The 2016 World’s Worst Pollution Problems report is the 11th in an annual series published by Green Cross Switzerland and Pure Earth. Over the past decade, this series has identified and drawn attention to the worst, and most dangerously polluted places on the planet, while documenting and quantifying the startling health and environmental impacts of this neglected problem. The “World’s Worst” series of reports aim to raise global awareness about the extent and impacts of toxic pollution in low- and middle-income countries. 

This year’s report, The World’s Worst Pollution Problems 2016: The Toxics Beneath Our Feet presents an update of the top ten polluting industries based on each source’s global burden of disease. The top ten industries are identified as used lead acid battery (ULAB) recycling, mining and ore processing, tanneries, dumpsites, industrial estates, smelting, artisanal small-scale gold mining (ASGM), product manufacturing, chemical manufacturing, and the dye industry. These industries collectively put over 32 million people at risk and account for 7 million to 17 million Disability-Adjusted Life Years (DALYs) in low- and middle-income countries. 


Table 1. Worst Polluting Industries Ranked by DALYs

Rank Industry DALYs
1 ULAB 2,000,000 - 4,800,000
2 Mining and Ore Processing 450,000 - 2,600,000
3 Lead Smelting 1,000,000 - 2,500,000
4 Tanneries 1,200,000 - 2,000,000
5 ASGM 600,000 - 1,600,000
6 Industrial Dumpsites 370,000 - 1,200,000
7 Industrial Estates 370,000 - 1,200,000
8 Chemical Manufacturing 300,000 - 750,000
9 Product Manufacturing 400,000 - 700,000
10 Dye Industry 220,000 - 430,000

The number of toxic sites identified and recorded by Pure Earth, Green Cross and local collaborators has continued to increase and an extrapolation from this suggests that there are perhaps 150,000 sites in the approximately 50 countries where investigations are underway. The current estimate of the population at risk in low- and middle-income countries is about 200 million.

Large as these numbers are, they are almost certainly underestimates. As researchers and communities continue to identify and expose toxic hotspots and their surrounding populations, the numbers will likely increase. Similarly, though it is now accepted that pollution can lead to a broad range of acute effects as well as longer-term consequences, scientists are still trying to understand the true depth and mechanisms of these connections. In its most current figures, the World Health Organization reports that an estimated 23 percent of all deaths in 2012 (representing 12.6 million people) and 26 percent of deaths in children under age five were attributable to environmental risk factors, including pollution. Approximately one-fifth of the global cancer incidence is associated with environmental exposures.
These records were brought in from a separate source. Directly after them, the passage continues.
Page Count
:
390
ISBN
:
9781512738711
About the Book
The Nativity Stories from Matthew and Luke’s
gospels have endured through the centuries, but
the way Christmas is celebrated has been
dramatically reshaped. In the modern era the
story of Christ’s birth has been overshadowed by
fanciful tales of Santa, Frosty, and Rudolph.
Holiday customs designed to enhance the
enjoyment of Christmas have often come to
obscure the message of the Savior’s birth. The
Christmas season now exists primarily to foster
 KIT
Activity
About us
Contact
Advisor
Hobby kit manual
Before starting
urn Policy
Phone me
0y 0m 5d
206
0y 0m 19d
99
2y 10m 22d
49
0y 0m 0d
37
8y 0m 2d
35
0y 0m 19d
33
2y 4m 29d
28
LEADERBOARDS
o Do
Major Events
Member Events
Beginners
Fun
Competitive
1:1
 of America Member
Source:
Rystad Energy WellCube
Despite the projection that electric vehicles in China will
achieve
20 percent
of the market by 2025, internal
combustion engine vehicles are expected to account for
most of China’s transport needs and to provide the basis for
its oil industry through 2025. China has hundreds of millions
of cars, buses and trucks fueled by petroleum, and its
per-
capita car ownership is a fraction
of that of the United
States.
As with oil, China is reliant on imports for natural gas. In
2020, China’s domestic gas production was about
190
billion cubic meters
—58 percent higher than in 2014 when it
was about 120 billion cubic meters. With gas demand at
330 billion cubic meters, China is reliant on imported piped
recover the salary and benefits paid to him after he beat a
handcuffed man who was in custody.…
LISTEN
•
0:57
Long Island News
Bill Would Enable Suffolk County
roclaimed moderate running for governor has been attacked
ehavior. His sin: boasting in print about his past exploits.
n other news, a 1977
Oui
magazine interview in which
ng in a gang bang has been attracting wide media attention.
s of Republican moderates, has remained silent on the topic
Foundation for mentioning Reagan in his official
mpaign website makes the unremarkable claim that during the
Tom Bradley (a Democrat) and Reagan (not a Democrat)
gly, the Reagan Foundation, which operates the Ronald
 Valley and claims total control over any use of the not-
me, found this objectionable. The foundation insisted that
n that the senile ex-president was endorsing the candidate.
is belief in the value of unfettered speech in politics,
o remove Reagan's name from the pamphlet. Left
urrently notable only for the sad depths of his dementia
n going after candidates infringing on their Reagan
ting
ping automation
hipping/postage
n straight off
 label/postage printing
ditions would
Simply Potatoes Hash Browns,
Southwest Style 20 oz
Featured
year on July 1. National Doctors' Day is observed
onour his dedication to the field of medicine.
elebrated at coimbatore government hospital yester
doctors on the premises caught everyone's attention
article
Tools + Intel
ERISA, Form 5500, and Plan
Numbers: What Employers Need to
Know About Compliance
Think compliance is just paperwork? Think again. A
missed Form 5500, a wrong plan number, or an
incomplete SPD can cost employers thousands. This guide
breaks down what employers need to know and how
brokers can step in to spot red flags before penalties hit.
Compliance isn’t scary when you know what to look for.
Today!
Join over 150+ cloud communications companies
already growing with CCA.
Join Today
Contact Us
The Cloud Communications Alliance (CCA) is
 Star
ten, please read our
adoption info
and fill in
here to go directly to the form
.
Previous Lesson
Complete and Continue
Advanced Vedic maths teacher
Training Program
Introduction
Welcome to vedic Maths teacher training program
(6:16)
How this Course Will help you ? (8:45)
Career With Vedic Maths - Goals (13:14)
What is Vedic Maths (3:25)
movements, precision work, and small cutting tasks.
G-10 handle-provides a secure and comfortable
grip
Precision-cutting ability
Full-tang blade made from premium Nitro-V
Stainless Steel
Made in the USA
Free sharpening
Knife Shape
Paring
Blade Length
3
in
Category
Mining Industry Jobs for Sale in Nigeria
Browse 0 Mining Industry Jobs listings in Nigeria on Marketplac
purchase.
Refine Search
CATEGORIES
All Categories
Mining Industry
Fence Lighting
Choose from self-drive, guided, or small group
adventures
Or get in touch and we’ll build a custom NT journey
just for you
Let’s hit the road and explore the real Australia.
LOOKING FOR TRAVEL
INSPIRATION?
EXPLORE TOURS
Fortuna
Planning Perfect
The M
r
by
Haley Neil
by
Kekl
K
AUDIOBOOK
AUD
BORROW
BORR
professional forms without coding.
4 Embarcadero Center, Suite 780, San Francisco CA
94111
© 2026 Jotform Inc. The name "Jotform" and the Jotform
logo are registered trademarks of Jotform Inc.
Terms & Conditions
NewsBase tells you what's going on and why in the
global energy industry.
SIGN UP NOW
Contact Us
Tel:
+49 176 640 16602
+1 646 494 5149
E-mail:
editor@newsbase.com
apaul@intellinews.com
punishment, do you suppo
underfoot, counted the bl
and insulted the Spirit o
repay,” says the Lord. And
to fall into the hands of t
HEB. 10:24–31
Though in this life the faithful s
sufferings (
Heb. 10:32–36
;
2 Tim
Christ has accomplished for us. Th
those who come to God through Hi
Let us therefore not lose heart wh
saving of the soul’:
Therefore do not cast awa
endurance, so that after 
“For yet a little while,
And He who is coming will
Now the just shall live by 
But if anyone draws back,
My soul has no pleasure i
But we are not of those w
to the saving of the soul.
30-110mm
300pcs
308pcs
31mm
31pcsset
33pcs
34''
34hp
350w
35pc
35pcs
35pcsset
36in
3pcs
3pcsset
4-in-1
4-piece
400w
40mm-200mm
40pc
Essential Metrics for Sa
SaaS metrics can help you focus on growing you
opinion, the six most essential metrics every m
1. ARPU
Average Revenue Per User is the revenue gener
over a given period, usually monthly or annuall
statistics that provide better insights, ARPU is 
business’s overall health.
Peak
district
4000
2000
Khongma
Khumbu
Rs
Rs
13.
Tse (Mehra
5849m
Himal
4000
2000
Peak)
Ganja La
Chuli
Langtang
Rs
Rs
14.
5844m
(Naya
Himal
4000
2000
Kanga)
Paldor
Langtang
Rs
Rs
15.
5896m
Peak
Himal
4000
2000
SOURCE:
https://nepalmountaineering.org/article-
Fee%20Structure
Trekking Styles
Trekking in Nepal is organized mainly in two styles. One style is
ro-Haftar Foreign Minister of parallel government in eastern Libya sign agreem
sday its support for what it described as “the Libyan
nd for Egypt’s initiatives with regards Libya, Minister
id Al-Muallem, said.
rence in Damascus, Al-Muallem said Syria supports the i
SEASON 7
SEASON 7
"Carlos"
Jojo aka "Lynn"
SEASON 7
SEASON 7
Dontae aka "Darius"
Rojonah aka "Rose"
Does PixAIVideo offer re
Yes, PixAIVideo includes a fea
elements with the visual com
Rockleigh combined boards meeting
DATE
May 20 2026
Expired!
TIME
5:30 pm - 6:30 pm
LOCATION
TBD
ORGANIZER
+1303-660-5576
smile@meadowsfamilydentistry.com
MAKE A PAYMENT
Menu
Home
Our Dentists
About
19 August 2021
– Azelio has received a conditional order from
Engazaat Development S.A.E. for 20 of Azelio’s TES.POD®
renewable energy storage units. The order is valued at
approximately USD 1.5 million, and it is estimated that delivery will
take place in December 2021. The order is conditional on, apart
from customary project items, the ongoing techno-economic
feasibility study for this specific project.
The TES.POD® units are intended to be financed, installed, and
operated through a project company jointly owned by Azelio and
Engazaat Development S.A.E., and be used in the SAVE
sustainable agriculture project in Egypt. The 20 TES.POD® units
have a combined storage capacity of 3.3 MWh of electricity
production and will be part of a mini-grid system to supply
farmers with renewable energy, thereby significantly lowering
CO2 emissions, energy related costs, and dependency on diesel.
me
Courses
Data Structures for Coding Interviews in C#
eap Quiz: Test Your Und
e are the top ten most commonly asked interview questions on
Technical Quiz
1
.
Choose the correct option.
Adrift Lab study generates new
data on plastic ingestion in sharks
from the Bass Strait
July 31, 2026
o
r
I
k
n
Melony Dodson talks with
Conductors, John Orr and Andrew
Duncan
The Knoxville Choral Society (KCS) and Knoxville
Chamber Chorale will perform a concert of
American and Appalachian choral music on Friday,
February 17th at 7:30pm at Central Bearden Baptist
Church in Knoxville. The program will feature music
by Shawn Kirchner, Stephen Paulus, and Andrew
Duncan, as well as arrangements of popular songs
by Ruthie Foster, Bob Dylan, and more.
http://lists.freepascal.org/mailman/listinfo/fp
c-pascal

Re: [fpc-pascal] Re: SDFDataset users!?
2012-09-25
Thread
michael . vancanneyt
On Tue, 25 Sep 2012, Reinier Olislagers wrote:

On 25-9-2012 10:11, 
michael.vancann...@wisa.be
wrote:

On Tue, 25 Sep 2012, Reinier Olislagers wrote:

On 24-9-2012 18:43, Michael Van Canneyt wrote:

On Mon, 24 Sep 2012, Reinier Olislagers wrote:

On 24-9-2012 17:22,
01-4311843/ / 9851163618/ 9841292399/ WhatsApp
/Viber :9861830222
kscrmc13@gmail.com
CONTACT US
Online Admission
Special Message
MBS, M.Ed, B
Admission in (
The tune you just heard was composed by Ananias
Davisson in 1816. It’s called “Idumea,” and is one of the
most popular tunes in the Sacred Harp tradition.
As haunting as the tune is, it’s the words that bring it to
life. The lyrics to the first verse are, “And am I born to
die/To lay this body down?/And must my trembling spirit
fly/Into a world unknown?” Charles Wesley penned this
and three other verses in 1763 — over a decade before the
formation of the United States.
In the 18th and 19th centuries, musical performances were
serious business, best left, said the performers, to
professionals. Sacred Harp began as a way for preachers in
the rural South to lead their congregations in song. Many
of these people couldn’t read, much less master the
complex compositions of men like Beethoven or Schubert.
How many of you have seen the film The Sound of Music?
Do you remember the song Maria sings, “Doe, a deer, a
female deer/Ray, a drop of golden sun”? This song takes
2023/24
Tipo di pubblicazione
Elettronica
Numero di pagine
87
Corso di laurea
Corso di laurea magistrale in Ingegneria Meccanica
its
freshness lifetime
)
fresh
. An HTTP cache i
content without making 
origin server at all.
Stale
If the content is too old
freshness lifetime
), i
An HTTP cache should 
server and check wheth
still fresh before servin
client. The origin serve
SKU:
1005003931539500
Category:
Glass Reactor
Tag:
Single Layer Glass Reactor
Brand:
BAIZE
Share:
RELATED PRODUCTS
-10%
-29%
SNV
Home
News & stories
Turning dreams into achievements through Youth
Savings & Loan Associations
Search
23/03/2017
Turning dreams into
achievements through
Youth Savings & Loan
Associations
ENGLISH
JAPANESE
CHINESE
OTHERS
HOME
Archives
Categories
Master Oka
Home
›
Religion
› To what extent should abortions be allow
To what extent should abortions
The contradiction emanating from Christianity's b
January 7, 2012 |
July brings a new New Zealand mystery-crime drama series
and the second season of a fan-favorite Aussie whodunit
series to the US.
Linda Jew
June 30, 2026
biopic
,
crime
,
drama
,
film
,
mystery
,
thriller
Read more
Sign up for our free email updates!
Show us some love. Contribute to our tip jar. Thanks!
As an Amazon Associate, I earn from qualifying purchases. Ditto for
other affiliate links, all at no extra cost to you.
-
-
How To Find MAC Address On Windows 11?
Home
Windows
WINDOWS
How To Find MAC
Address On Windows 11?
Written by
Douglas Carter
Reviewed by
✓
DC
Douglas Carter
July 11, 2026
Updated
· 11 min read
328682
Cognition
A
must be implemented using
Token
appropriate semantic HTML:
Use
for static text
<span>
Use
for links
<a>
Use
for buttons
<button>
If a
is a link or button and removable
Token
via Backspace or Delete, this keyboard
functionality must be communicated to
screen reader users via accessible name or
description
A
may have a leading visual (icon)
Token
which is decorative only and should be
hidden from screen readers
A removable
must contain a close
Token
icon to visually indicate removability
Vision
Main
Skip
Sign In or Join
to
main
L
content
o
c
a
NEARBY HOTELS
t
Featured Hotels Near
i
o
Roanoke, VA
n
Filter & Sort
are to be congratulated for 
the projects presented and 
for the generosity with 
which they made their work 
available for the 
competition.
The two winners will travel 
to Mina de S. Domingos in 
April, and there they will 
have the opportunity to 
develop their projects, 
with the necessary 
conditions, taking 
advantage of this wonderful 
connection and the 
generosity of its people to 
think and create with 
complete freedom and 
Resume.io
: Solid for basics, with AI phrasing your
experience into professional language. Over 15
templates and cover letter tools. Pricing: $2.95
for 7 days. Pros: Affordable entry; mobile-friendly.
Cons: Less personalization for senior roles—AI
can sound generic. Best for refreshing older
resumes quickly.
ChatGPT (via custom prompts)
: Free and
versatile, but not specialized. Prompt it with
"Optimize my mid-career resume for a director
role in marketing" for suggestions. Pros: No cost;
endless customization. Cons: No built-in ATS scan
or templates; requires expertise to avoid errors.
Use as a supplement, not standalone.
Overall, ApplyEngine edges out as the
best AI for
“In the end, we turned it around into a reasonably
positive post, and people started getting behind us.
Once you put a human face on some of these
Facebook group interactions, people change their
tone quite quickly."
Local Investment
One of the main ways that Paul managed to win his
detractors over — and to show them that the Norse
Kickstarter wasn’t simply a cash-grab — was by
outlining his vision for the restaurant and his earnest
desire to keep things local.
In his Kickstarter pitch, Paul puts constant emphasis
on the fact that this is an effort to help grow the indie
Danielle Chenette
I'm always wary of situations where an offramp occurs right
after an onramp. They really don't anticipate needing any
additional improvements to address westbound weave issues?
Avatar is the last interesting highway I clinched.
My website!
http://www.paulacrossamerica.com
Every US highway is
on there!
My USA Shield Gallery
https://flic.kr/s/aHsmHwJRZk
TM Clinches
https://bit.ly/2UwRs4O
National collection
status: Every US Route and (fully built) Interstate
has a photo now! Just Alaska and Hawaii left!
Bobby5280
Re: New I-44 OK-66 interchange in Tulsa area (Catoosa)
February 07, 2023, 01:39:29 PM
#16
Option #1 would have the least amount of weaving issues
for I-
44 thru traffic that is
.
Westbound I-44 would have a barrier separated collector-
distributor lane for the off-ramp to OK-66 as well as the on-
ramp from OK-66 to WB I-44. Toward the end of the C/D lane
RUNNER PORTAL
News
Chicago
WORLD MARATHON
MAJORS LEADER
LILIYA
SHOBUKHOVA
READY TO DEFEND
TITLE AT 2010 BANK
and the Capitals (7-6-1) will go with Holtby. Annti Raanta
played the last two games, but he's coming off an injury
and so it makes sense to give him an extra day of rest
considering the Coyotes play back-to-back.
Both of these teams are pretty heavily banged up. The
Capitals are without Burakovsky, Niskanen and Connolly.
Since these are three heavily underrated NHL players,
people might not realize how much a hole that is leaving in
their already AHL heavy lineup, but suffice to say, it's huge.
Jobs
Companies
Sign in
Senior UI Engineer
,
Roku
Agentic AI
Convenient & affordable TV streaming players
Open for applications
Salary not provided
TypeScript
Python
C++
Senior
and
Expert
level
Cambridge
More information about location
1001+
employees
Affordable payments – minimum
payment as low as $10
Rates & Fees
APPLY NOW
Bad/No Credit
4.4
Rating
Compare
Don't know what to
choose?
This number is disproportionately higher in developing countries. 

As this knowledge grows, it is expected that deaths and disabilities that were previously linked to other risk factors will be more accurately attributed to pollution. However, much of the needed research is still in its nascent stages. There is only limited data on many of the complex biological and biochemical mechanisms behind the health impacts of toxic pollutants and this gap prevents researchers from truly grasping the scope of the health effects of pollution. 

To expand on these efforts, The Global Commission on Pollution and Health has been convened by The Lancet medical journal, the Global Alliance on Health and Pollution and Mount Sinai Medical Center (New York). Its aim is to present critical data to key decision makers about pollution’s severe and under recognized contribution to the global burden of disease and its staggering economic costs. Significantly, until recently the lack of detailed information across a sufficient range of sites and conditions has precluded robust economic analysis of the costs of pollution. Developing and presenting key health and economic facts can help to motivate governments that have been slow to prioritize pollution control measures. The Commission is scheduled to present its report in early 2017.